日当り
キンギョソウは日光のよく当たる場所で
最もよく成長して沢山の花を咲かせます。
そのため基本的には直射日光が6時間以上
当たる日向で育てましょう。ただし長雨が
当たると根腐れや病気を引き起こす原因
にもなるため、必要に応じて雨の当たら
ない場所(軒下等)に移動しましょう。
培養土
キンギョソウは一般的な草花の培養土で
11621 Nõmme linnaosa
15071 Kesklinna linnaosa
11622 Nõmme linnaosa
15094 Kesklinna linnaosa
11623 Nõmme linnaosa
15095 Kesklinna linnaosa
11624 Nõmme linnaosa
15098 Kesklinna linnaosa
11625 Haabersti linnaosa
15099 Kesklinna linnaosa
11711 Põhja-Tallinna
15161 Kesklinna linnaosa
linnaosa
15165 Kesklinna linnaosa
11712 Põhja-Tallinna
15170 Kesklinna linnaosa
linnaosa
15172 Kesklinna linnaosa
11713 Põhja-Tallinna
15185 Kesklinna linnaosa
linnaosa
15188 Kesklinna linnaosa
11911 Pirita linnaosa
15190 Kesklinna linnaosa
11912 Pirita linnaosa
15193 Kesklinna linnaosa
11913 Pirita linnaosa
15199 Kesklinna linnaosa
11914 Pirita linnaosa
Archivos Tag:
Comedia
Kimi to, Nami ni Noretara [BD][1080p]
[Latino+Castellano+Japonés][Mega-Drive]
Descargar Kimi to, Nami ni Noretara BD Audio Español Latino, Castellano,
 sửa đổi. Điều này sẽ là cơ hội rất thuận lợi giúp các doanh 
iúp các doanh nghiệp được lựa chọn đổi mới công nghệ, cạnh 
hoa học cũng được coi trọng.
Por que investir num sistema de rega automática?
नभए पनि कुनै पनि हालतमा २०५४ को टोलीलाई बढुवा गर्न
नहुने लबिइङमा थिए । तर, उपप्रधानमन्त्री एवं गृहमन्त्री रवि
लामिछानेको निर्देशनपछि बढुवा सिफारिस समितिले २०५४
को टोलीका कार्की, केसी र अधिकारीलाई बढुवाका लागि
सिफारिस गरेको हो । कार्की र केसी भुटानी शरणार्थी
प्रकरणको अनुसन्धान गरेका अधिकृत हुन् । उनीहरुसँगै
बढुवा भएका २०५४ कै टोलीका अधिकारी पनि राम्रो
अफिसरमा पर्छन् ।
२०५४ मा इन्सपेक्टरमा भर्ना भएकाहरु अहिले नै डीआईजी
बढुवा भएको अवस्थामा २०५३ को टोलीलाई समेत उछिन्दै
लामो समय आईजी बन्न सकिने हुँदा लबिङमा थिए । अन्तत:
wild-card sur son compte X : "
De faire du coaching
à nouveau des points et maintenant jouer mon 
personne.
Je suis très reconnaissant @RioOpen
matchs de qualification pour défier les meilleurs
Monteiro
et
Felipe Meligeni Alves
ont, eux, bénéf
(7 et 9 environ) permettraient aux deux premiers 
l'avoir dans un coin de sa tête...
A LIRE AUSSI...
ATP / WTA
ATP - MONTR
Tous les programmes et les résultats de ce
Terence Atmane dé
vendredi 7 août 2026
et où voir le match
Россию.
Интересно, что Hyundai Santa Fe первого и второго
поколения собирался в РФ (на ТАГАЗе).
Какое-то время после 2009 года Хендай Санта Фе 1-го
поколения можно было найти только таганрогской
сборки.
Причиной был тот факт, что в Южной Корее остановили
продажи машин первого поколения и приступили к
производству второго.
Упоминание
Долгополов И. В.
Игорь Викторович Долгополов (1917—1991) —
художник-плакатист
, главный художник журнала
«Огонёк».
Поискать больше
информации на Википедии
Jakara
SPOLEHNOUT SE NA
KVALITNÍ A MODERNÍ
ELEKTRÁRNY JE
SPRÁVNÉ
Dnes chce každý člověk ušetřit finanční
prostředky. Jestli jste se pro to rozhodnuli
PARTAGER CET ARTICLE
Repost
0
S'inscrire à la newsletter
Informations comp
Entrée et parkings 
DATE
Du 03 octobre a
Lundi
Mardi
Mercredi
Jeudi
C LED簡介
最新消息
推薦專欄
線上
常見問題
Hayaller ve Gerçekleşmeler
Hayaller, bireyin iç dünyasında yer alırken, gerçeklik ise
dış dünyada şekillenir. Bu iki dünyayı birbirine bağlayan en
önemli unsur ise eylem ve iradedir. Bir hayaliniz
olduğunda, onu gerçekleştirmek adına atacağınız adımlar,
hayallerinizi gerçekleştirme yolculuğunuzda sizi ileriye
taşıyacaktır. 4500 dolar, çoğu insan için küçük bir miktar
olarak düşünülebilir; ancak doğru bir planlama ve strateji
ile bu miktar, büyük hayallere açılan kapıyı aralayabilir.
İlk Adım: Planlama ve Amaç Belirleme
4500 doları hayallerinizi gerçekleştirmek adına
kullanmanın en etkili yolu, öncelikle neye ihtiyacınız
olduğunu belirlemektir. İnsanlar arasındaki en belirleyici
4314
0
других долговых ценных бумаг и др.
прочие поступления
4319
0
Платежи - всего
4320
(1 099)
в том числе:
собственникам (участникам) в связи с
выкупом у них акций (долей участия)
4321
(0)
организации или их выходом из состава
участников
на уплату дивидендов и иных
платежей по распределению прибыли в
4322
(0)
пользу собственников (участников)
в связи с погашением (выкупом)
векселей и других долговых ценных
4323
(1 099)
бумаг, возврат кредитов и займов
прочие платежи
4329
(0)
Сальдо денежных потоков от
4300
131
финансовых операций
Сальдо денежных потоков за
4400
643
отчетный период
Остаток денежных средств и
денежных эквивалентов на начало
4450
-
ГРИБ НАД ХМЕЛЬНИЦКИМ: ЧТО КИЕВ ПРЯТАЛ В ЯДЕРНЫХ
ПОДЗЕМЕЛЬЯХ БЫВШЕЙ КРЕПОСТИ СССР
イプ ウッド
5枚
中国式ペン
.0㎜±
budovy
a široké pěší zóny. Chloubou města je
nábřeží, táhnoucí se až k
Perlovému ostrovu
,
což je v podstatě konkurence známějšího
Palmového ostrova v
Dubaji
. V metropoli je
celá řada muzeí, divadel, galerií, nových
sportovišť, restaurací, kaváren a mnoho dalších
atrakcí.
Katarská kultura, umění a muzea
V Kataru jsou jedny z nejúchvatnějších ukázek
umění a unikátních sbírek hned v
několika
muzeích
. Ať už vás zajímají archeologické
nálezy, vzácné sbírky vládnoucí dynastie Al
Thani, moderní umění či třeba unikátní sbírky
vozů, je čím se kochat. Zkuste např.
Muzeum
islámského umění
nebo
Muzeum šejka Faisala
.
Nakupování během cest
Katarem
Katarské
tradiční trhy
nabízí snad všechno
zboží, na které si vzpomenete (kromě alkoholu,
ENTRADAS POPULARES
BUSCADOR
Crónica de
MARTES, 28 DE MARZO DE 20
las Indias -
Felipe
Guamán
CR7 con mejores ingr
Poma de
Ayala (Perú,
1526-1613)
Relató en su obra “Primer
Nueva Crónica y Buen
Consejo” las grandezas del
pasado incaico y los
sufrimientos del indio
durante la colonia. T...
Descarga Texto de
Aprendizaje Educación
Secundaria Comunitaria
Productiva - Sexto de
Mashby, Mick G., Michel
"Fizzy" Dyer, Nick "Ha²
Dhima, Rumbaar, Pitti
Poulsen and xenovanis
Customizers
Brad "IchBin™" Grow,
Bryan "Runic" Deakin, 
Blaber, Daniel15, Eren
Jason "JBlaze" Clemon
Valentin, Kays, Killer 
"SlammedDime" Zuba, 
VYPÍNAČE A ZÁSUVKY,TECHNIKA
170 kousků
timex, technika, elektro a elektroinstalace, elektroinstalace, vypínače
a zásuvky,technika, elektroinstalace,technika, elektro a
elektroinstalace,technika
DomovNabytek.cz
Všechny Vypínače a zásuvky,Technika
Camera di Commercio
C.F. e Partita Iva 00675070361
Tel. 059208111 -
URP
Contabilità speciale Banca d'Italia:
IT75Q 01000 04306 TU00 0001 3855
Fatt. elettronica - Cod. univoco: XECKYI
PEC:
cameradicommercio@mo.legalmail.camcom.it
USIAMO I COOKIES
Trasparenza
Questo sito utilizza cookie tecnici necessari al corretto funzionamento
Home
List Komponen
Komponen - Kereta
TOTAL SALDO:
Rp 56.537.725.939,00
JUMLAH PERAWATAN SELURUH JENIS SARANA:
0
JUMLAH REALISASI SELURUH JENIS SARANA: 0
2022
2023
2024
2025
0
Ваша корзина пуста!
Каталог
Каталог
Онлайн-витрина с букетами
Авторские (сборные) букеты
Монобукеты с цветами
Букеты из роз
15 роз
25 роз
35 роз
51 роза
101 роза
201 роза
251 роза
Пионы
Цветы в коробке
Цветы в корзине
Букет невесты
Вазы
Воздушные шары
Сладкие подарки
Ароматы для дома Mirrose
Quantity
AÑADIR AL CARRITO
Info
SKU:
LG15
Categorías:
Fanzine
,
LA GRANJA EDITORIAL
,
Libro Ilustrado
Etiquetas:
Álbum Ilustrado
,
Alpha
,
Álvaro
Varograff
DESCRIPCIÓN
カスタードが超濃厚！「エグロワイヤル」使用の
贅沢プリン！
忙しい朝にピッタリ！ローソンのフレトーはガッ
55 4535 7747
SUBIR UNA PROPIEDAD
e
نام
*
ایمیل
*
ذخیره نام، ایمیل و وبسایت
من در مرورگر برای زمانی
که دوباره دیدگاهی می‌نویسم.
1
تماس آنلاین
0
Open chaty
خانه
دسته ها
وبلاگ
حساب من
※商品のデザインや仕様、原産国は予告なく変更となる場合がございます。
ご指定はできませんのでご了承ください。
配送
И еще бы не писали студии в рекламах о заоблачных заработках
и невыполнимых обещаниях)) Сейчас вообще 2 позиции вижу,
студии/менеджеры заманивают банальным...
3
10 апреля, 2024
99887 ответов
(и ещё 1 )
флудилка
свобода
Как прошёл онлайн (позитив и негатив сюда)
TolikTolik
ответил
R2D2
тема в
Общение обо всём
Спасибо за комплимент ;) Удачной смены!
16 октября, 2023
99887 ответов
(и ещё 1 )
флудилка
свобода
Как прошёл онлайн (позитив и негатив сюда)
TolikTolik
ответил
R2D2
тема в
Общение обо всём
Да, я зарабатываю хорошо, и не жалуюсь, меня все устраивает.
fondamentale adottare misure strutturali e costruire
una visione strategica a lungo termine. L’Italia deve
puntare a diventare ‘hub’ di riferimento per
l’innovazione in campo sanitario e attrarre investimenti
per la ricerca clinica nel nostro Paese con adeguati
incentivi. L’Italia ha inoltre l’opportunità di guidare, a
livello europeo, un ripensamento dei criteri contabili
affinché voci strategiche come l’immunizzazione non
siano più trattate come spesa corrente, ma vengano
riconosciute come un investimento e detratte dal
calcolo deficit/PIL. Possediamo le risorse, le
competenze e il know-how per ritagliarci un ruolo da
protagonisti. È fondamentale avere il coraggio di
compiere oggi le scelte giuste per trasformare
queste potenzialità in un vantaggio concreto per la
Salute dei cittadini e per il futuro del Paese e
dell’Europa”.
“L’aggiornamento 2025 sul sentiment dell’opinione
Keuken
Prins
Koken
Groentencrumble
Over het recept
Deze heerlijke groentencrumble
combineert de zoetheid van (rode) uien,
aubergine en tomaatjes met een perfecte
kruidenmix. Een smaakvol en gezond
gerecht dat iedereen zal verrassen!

> **EXERCISE REQUIREMENTS**
Copy, from the data above, every line where the word "được" appears.

> **YOUR RESPONSE**
iúp các doanh nghiệp được lựa chọn đổi mới công nghệ, cạnh 
hoa học cũng được coi trọng.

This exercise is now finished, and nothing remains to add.